Sofia Gubaidulina - In tempus praesens

  • Sofia Gubaidulina
    In tempus praesens
    Concerto for violin and orchestra


    Das Violinkonzert wurde in den Jahren 2006/2007 komponiert und 2007 in Luzern uraufgeführt und ist Anne-Sophie Mutter gewidmet.


    Die formale und musikalische Konzeption des fünfteiligen Violinkonzerts entfaltet sich in zwei Richtungen: Einerseits folgt sie dem leidenschaftlichen Willen zur Entwicklung, die sich mit einer potenzierten Anzahl von Klängen fächerförmig ausbreitet, in höchste Register (Himmel) vordringt, aber auch, etwa durch Posaunen, Tuba oder Kontrafagott, tiefste Regionen (Hölle) erreicht.
    Andererseits offenbart sich im Verlauf des Werks die unbedingte Notwendigkeit, diese ganze schöpferische Vielfalt wieder in einen einzigen Klang zusammenzuführen: ins Unisono – in die göttliche Einheit. Dies geschieht konkret im Übergang von der vierten zur fünften Episode.
    Für Sofia Gubaidulina gibt es das Ideal einer architektonischen Gesetzmäßigkeit in der Musik, die das Zeitverhältnis einzelner Formabschnitte zueinander bedingt. Entsprechende Berechnungen im Kanon der Zahlenmystik gewinnen im Violinkonzert große Bedeutung. Gubaidulina sucht erklärtermaßen den „Rhythmus der Form“. Die Solo-Violine wird dabei in „himmlische Sphären“ entrückt, nimmt dadurch eine klangliche Sonderstellung ein, die durch den Verzicht auf erste und zweite Geigen im Orchesterverband ausdrücklich betont wird.



    Dieser Beitrag wurde aus dem Booklet zur CD der DGG Bach/Gubaidulina/Anne-Sophie Mutter auszugsweise entnommen. Autorin ist Selke Harten-Strehk.

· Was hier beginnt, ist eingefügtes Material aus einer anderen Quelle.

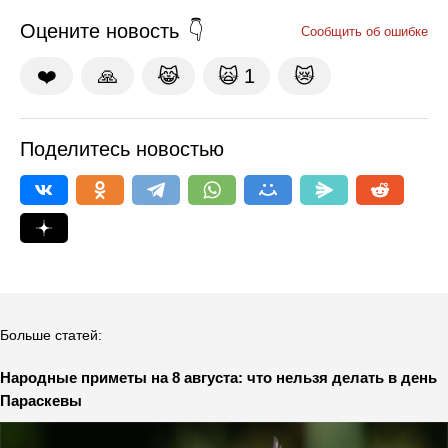
Оцените новость
Сообщить об ошибке
❤️
🙏
😹
🙀
1
😿
Поделитесь новостью
Больше статей:
Народные приметы на 8 августа: что нельзя делать в день
Параскевы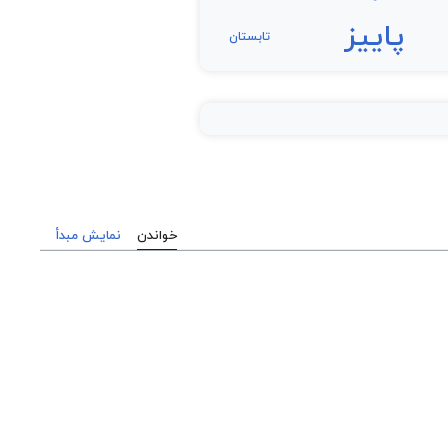
پاییز
تابستان
خواندن
نمایش مبدأ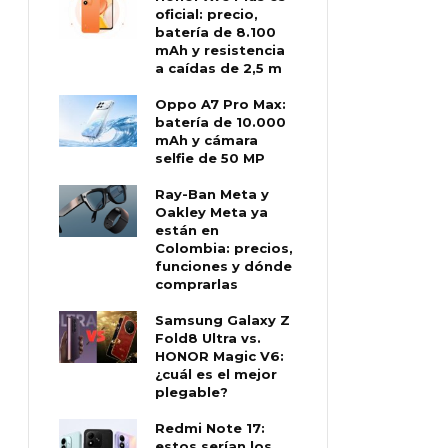
oficial: precio,
batería de 8.100
mAh y resistencia
a caídas de 2,5 m
Oppo A7 Pro Max:
batería de 10.000
mAh y cámara
selfie de 50 MP
Ray-Ban Meta y
Oakley Meta ya
están en
Colombia: precios,
funciones y dónde
comprarlas
Samsung Galaxy Z
Fold8 Ultra vs.
HONOR Magic V6:
¿cuál es el mejor
plegable?
Redmi Note 17:
estos serían los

    Otto Rehhagel: "Mal verliert man und mal gewinnen die anderen".
    (aus "Sprechen Sie Fußball?")

  • Hallo Rienzi,


    ich hatte mir die DG-CD des Gubaidulina - VC bereits im März 2009 gekauft und und aufgrund meiner hohen Wertschätzung für dieses Werk im Thread Violinkonzerte des 20.Jahrhunderts einen Beitrag dazu eingestellt.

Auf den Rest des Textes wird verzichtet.